Georgia Power has until mid-January to provide state utility regulators with a detailed explanation of how an underground electrical fire darkened Atlanta's Hartsfield-Jackson International Airport for 11 hours on Dec. 17, sparking a disruptive domino effect across the international air traffic system.
The Georgia Public Safety Commission posed 20 questions to determine the exact sequence of events that led up to the blaze, which Georgia Power says may have originated with the failure of utility-owned switch gear, located in an underground electrical facility. Because the fire occurred adjacent to redundant circuit cables and switching mechanisms, the airport's electrical system was unable to switch to alternative power feeds.
A joint investigation by Atlanta firefighters and federal agencies found no evidence of unauthorized activity associated with the incident.
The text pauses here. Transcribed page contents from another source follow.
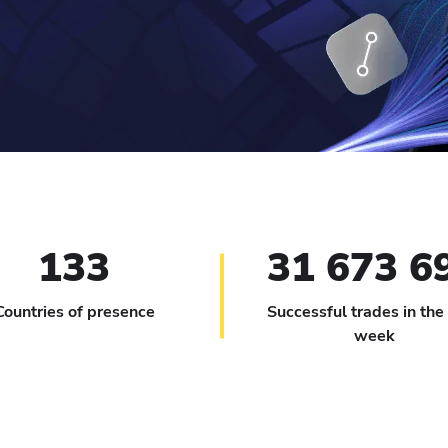
133
31 673 6
Countries of presence
Successful trades in the
week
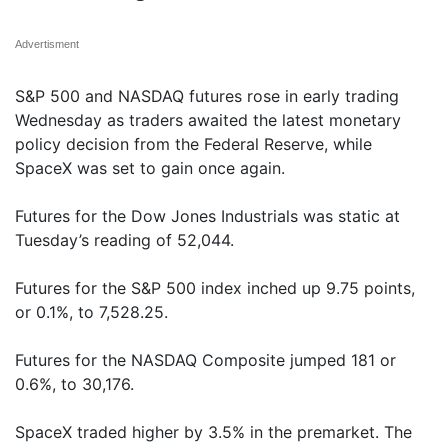
Advertisment
S&P 500 and NASDAQ futures rose in early trading
Wednesday as traders awaited the latest monetary
policy decision from the Federal Reserve, while
SpaceX was set to gain once again.
Futures for the Dow Jones Industrials was static at
Tuesday’s reading of 52,044.
Futures for the S&P 500 index inched up 9.75 points,
or 0.1%, to 7,528.25.
Futures for the NASDAQ Composite jumped 181 or
0.6%, to 30,176.
SpaceX traded higher by 3.5% in the premarket. The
Along with questioning Georgia Power about future preventative measures, the commission also is asking whether a microgrid could have minimized the fire's effects. Several major U.S. surface transit systems currently are developing or investigating alternative power supply and storage systems to preserve operations in the event of a major grid disruption; yet, only a handful of small airports have or are considering incorporating microgrids.
Georgia Power's owner, Southern Co., completed a $461-million purchase of Wake Forest, N.C.-based microgrid technology specialist PowerSecure in May 2016. A commission spokesperson says Georgia Power's responses will be made public, unless those responses include trade secrets. After reviewing the responses, agency staff will determine whether to make recommendations to the commissioners or request additional information.